С этими словами Елена покидает комнату, а через пару минут с улицы раздается рычание мотоцикла.





— Скажи, что мы не поедем искать баб, — недовольно мычит Аларик, сев за барную стойку рядом с Деймоном, и переводит на него усталые глаза. — Я в говно был вчера, мне нельзя бухать сильно, иначе совсем развезет, и я работать не смогу.

— Не парься, — к ним подходит официант, и Сальваторе мямлит, явно с трудом произнося слова, — мохито безалкогольный, пожалуйста. И апельсинового сока этому пьянице.

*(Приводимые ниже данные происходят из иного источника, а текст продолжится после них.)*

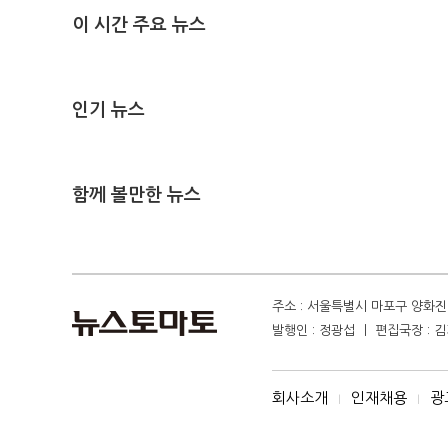
이 시간 주요 뉴스
인기 뉴스
함께 볼만한 뉴스
주소 : 서울특별시 마포구 양화진 4
발행인 : 정광섭 ㅣ 편집국장 : 김기
회사소개
인재채용
광
I
I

Можно сразу графинами, чтобы не таскать по несколько раз. Мы здесь надолго.

— Прошу прощения, — он изумленно вскидывает брови и пристально смотрит на них, — Вы сказали безалкогольный мохито и сок?

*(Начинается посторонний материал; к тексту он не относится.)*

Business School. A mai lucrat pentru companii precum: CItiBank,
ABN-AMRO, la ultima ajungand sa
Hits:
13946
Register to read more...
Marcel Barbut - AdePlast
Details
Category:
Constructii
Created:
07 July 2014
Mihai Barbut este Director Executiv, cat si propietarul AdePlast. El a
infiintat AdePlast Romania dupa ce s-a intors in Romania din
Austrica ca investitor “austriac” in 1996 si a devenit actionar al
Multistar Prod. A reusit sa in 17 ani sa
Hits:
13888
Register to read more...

— Ушки мыл с утра, умница. А сейчас шевели булками и неси заказ, а не то я прямо тобой протру эту пыльную барную стойку. Че она такая мутная? Такое ощущение, что на ней трахаются в старой одежде минимум раз в час.

— Я-я-я…

— Вспомнить детскую рифму? Нет? Тогда давай живее, иначе вообще без чаевых останешься, хотя ты к этому и так очень близок, — официант скрывается, и Деймон роняет голову на сложенные на стойке руки, глубоко выдохнув.

— Деймон, брат, — Рик осторожно касается его плеча, — ты в порядке? Может, пора завязывать?

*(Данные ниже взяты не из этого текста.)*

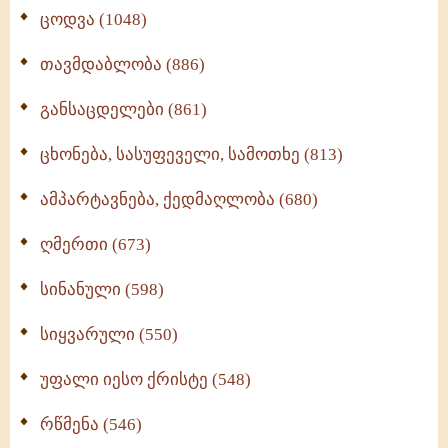
ცოდვა (1048)
თავმდაბლობა (886)
განსაცდელები (861)
ცხონება, სასუფეველი, სამოთხე (813)
ამპარტავნება, ქედმაღლობა (680)
ღმერთი (673)
სინანული (598)
სიყვარული (550)
უფალი იესო ქრისტე (548)
რწმენა (546)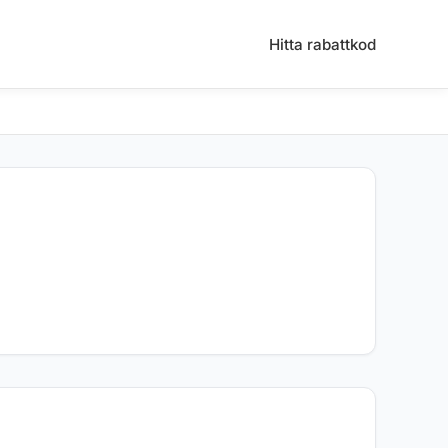
Hitta rabattkod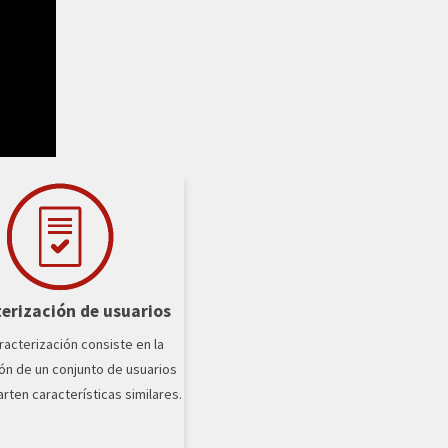
erización de usuarios
racterización consiste en la
ón de un conjunto de usuarios
ten características similares.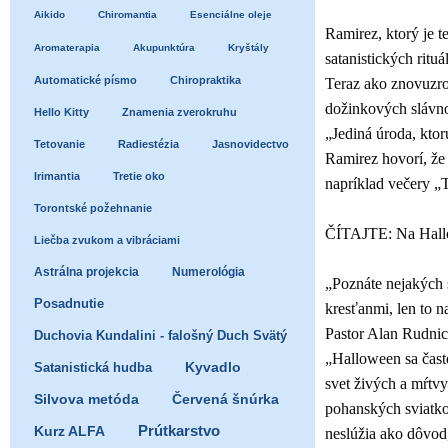
Aikido
Chiromantia
Esenciálne oleje
Ramirez, ktorý je t
Aromaterapia
Akupunktúra
Kryštály
satanistických ritu
Automatické písmo
Chiropraktika
Teraz ako znovuzro
dožinkových slávno
Hello Kitty
Znamenia zverokruhu
„Jediná úroda, ktor
Tetovanie
Radiestézia
Jasnovidectvo
Ramirez hovorí, že
Irimantia
Tretie oko
napríklad večery „T
Torontské požehnanie
ČÍTAJTE: Na Hallow
Liečba zvukom a vibráciami
Astrálna projekcia
Numerológia
„Poznáte nejakých s
Posadnutie
kresťanmi, len to 
Pastor Alan Rudnic
Duchovia Kundalini - falošný Duch Svätý
„Halloween sa čast
Satanistická hudba
Kyvadlo
svet živých a mŕtv
Silvova metóda
Červená šnúrka
pohanských sviatko
Prútkarstvo
Kurz ALFA
neslúžia ako dôvod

— С чем? — горько усмехается он, подняв голову. — Ты вообще знаешь, когда я в последний раз нормально пил? Больше двух недель назад. Даже, может, три. Я почти не курю, у меня не было бабы гребанных несколько месяцев. Я питаюсь, как подросток, я скоро «Гамлета» закончу читать. Ты понимаешь, насколько я в дерьме?

— Только вот не говори, что ты стелешься под эту малолетку.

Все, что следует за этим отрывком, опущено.